Lolita, Nabokov’s most famous work, is widely regarded as one of the greatest novels of the twentieth-century. Accolades such as the book’s inclusion in Modern Library’s list of the 100 best novels of the twentieth-century bear testimony to this. Lolita is also amongst the most controversial books of all time due to its sensitive subject matter.
The story is about a man named Humbert Humbert, who falls in love with a twelve-year-old girl, Lolita, the daughter of his landlady. Humbert Humbert goes on to marry the mother so he can stay close to Lolita. When the mother dies in a car accident, the protagonist takes care of Lolita, in exchange for sexual favours. Lolita eventually leaves him and marries someone else, infuriating Humbert Humbert to such an extent that he kills the man.
The book’s pedophilic theme resulted in Lolita being rejected by numerous American publishers when it was written in 1953. Two years later the book was published by Olympia Press, a Paris based publisher. To this day the book courts controversy. The producer of a long-running one-man show in Saint Petersburg, in which Leonid Mozgovoy reads out passages from Lolita on-stage, was assaulted after being accused of being a pedophile. A disturbing clip of the incident was posted on YouTube.
Salman Rushdie
(Born: June 19th 1947)
Notable works: Midnight’s Children, Shame, The Satanic Verses.

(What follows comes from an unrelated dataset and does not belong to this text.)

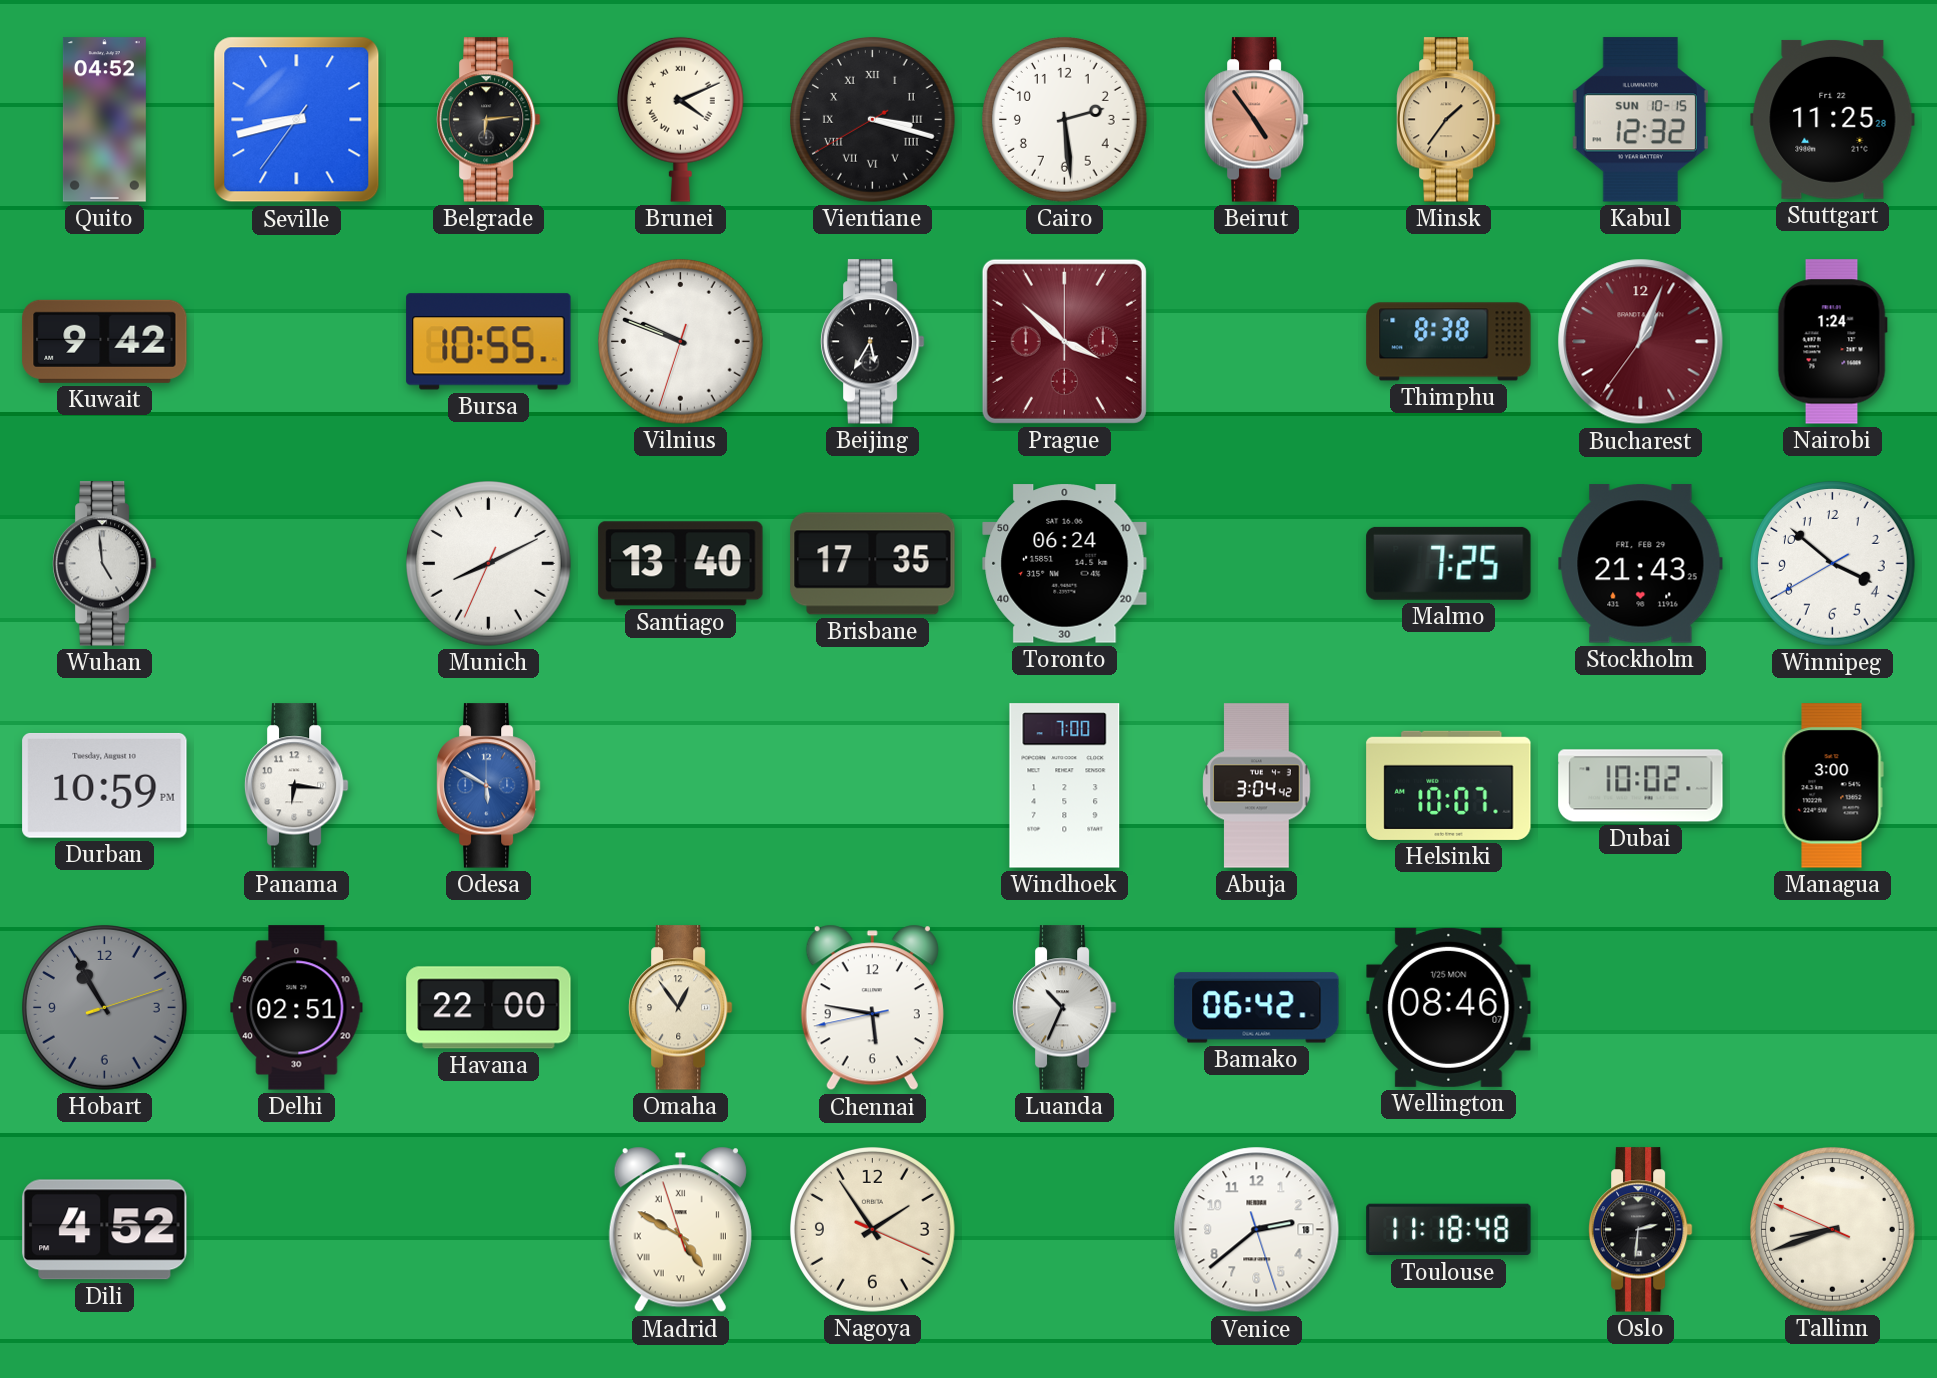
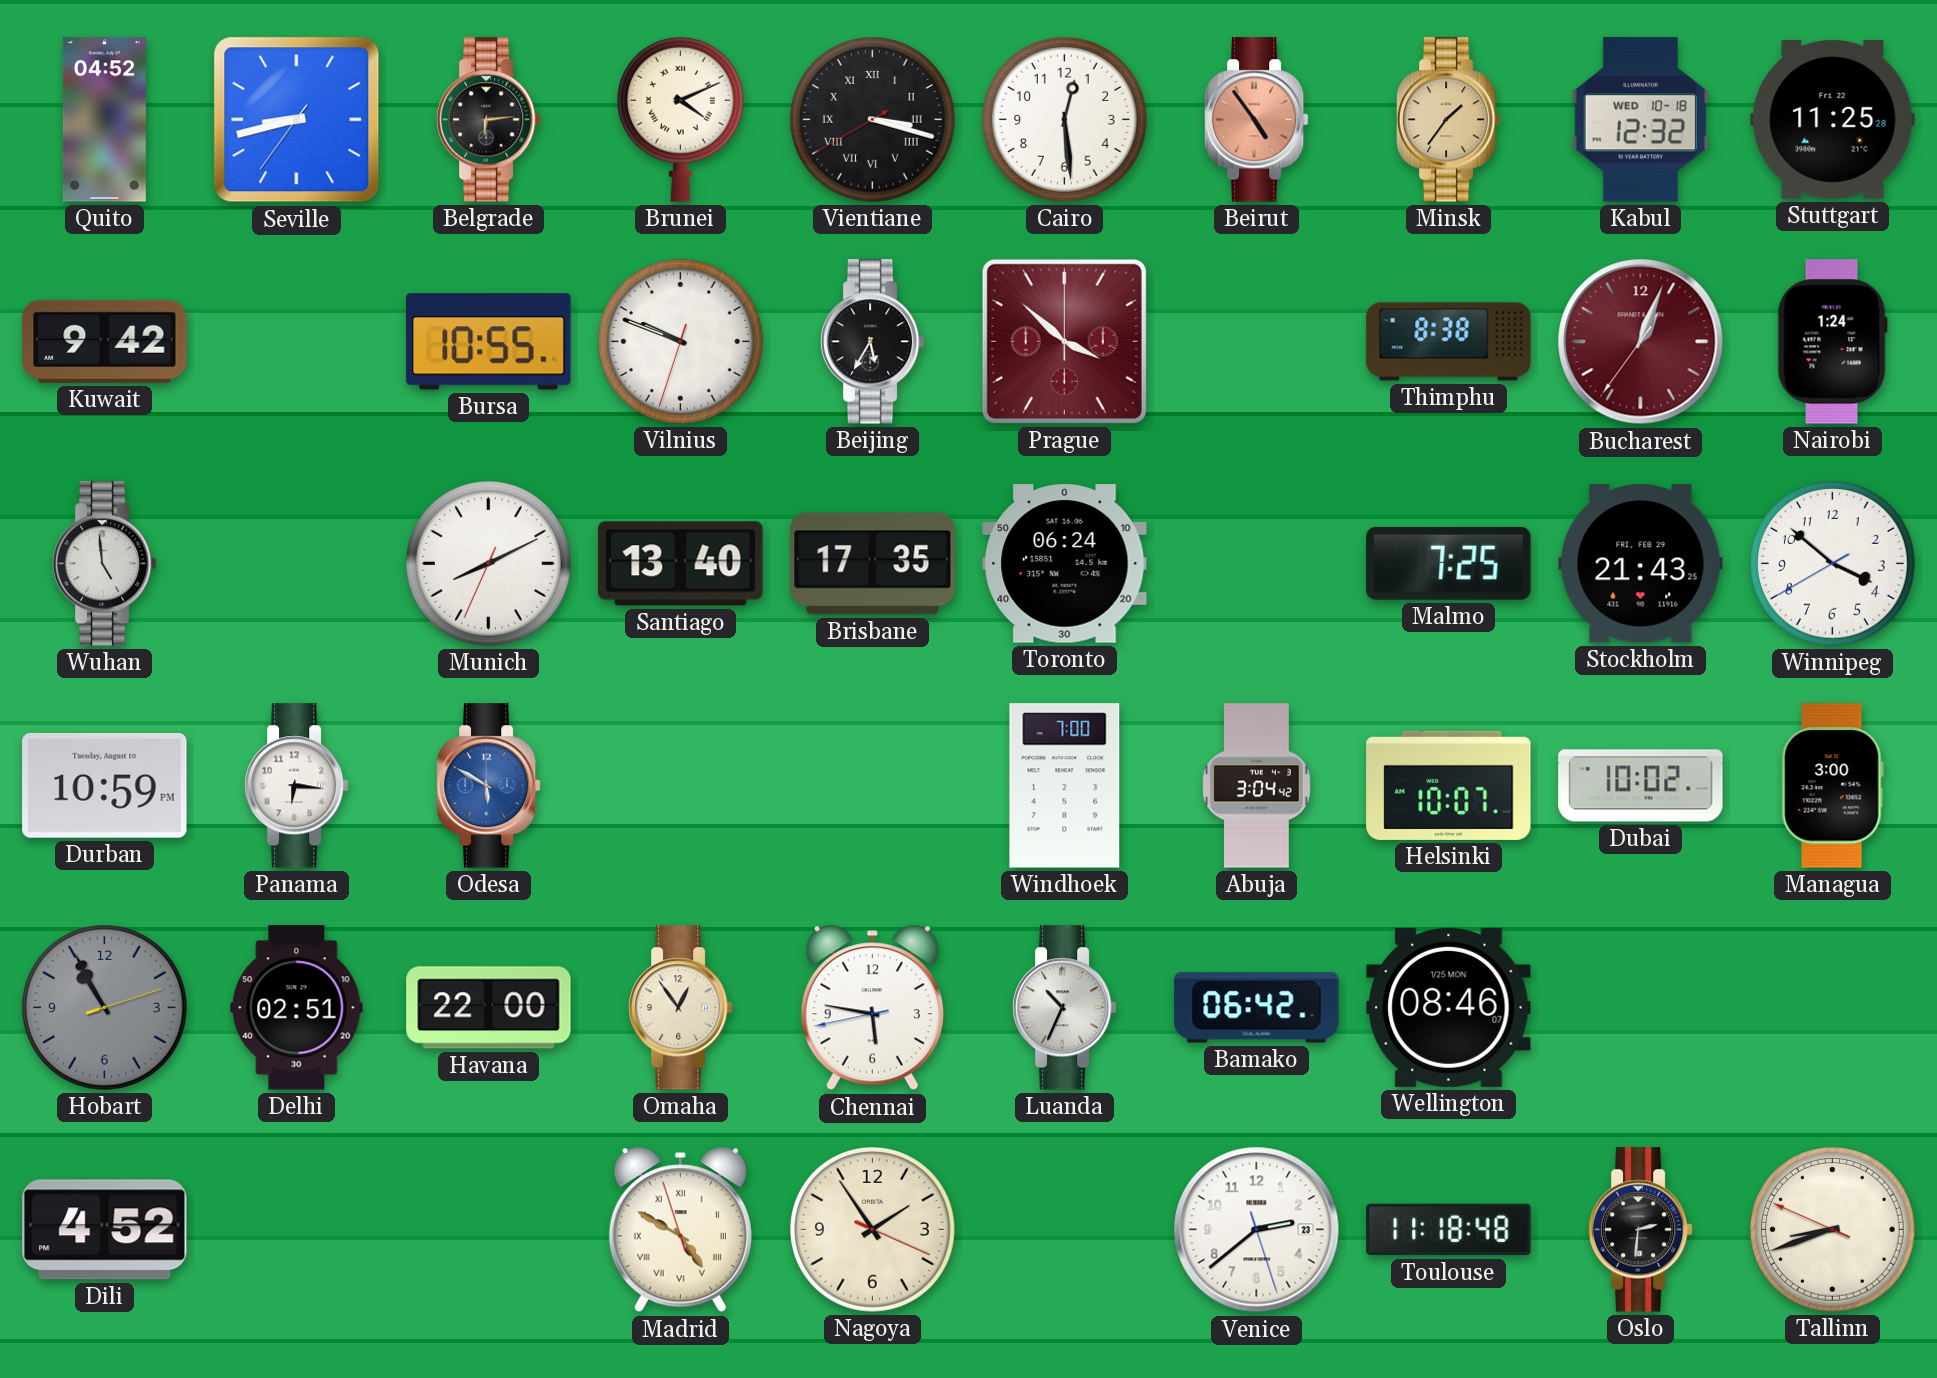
Cairo: 2:29 -> 12:29
Kabul date: SUN 10-15 -> WED 10-18
Venice date: 18 -> 23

No list of controversial writers is complete without the inclusion of the Indian born British writer, Salman Rushdie. Rushdie’s second novel, Midnight’s Children, won the Booker Prize in 1981. The author went on to achieve further success with his third novel Shame, published in 1983. His fourth book, The Satanic Verses, published in 1988, caused controversy from the outset. The title of the book was deemed offensive by many Muslims as it refers to a number of allegedly pagan verses, temporarily included in the Qur’an and later removed. Some pious Muslims were also displeased that the prophet Abraham was referred to as a ‘bastard’, in addition to various other insertions, too numerous to mention here.
Any hopes Rushdie may have harboured over the furore dying down were shattered when the Supreme Leader of Iran, The Ayatollah Khomeini, issued a Fatwa against the author in January 1989. Rushdie was rushed into the protective custody of Special Branch as rioting, book burnings and fire-bombings raged through the Muslim world. The left-wing bookshop Collets was burned down and a Dillons firebombed as the hatred spread west. In August of 1989 Mustafa Mahmoud Mazeh was martyred in a failed plot to blow up the author in Paddington, London. In a separate incident Hitoshi Igarashi, the Japanese translator of the book was stabbed to death.
To this day the author receives death threats, including a Valentines Day card of sorts that he gets every February 14th, threatening to kill him; and no they are not from one of his four ex-wives.
Click here to read Part 2 of the series.
Very interesting post. Nabokov’s Pale Fire is a great book about the dangers of over-interpretation. Haven’t read any Rushdie yet, not out of religious scruples, just never got round to it.
I look forward to reading Pale Fire at some point. Rushdie is an avid Tweeter. Did you see his Tweet limerick about Kim Kardashian’s divorce? It was very amusing. He is still waiting for Kardashian’s limericked retort.